Privacy Policy

Last updated: 9 May 2026 · Effective date: 9 May 2026

This Privacy Policy explains how STNG Studios ("we," "us," "our") collects, uses, and protects your personal data when you use the Neomi mobile application ("the App") and our website at stng-studios.dk. It applies to all users of our products and services.

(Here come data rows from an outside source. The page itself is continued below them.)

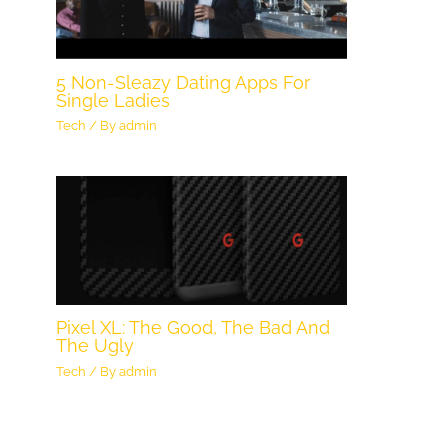
5 Non-Sleazy Dating Apps For
Single Ladies
Tech
/ By
admin
Pixel XL: The Good, The Bad And
The Ugly
Tech
/ By
admin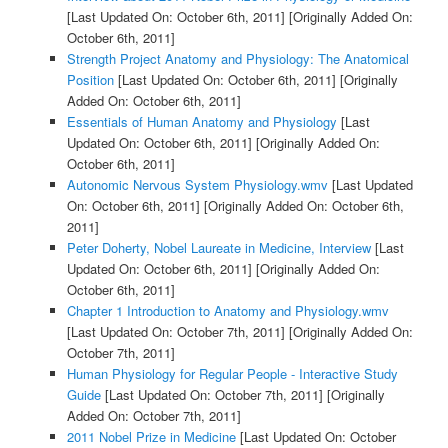
[Last Updated On: October 6th, 2011]
[Originally Added On:
October 6th, 2011]
Strength Project Anatomy and Physiology: The Anatomical
Position
[Last Updated On: October 6th, 2011]
[Originally
Added On: October 6th, 2011]
Essentials of Human Anatomy and Physiology
[Last
Updated On: October 6th, 2011]
[Originally Added On:
October 6th, 2011]
Autonomic Nervous System Physiology.wmv
[Last Updated
On: October 6th, 2011]
[Originally Added On: October 6th,
2011]
Peter Doherty, Nobel Laureate in Medicine, Interview
[Last
Updated On: October 6th, 2011]
[Originally Added On:
October 6th, 2011]
Chapter 1 Introduction to Anatomy and Physiology.wmv
[Last Updated On: October 7th, 2011]
[Originally Added On:
October 7th, 2011]
Human Physiology for Regular People - Interactive Study
Guide
[Last Updated On: October 7th, 2011]
[Originally
Added On: October 7th, 2011]
2011 Nobel Prize in Medicine
[Last Updated On: October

We are committed to protecting your privacy and complying with the EU General Data Protection Regulation (GDPR), the Danish Data Protection Act (Databeskyttelsesloven), and Apple's App Store requirements.

1. Data Controller

The data controller responsible for your personal data is:

STNG Studios
CVR: 45819272
Ny Banegårdsgade 49, 8000 Aarhus C, Denmark
Email: support@stng-studios.dk

For all questions about this Privacy Policy, the processing of your personal data, or to exercise your rights under GDPR, contact us at support@stng-studios.dk.

2. Personal Data We Collect

We collect the following categories of personal data:

2.1 Account Information (provided via Sign in with Apple)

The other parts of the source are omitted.